The situation is exacerbated by an aging workforce, a significant fraction of which is now eligible for retirement. Knowledge preservation and knowledge transfer—succession planning—are important issues. A deliberate strategy is needed to maintain sufficient systems engineering core capabilities for future missions. The “120-day study” discussed in the next section is a good example of an activity designed to help facilitate the passage of experience and knowledge from older staff to early- and mid-career engineers and scientists.

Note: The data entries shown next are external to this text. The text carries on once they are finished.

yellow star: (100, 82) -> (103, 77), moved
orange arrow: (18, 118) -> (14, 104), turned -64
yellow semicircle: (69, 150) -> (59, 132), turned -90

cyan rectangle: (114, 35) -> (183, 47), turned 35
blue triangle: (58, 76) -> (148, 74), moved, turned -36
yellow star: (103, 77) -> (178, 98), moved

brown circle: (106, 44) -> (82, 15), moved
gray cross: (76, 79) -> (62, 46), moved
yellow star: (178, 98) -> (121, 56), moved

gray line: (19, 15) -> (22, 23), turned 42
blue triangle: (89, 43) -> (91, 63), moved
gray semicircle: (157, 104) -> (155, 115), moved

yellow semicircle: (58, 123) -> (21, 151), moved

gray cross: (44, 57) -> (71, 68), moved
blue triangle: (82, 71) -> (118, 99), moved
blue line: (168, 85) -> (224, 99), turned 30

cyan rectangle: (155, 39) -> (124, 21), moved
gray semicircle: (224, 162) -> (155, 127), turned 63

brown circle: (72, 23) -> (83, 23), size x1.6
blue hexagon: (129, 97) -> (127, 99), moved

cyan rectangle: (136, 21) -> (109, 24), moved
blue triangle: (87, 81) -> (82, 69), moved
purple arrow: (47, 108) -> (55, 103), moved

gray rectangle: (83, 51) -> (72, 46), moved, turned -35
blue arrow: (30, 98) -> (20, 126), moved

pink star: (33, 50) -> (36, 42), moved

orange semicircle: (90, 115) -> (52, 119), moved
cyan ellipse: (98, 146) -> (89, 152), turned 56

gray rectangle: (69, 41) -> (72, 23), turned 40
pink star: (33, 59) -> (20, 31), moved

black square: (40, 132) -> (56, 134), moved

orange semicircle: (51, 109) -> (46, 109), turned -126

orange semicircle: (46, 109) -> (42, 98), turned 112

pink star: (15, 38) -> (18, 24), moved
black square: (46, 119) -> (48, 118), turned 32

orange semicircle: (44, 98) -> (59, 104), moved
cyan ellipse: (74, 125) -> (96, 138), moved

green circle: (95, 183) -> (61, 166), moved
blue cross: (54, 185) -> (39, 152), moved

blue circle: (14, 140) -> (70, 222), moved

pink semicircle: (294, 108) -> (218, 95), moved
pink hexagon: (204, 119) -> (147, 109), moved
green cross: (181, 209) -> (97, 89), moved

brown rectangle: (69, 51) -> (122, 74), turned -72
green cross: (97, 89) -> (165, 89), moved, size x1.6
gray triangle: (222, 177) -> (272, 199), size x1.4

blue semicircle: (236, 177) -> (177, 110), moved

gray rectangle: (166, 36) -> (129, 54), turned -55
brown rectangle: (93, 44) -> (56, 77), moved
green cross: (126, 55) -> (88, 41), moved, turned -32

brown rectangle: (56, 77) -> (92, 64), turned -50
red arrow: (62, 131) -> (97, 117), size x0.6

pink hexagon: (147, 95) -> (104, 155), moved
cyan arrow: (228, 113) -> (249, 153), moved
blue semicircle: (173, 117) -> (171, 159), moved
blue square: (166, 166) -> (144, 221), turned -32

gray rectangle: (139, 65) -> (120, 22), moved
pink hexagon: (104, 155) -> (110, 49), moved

The three laboratories recently worked together to carry out a novel “120-day study” as a means of exposing early-career engineers and scientists to the challenges of weapons design.8 This study did not design new nuclear weapons, but it did consider advanced options for the nuclear physics package and various approaches on how to configure the stockpile using existing components and systems with an emphasis on raising the levels of safety, security, and reliability. The study ranged from basic concepts to engineering and examined the type of experimental capabilities needed to support the future stockpile. It also exercised the systems engineering skills needed to integrate the design into the intended delivery system. The study teams took appropriate considerations of re-use, refurbishment, and replacement established by the surrogate customer for a particular LEP. The staff assembled to address these considerations consisted of a few experienced designers, several mid-career designers, and a relatively large number of near-entry-level designers who were given an opportunity to work together within the customer constraints to develop timely and workable solutions. The S&E skill sets represented in this “design-subject-to-constraints” study were impressive. The study provided a clear demonstration that the quality of the S&E expertise available at the three laboratories continues to be extremely high and able to do excellent work within customer constraints.
Recommendation 3.4. NNSA should continue the approach used for the 120-day study as one means of developing and maintaining a new generation of well-trained weapons designers and the concomitant systems engineering capability.
8 On January 10, 2012, NNSA officially requested that LANL, LLNL, and SNL perform a 120-day study to evaluate alternative warhead designs and to inform NNSA on potential options for future LEPs.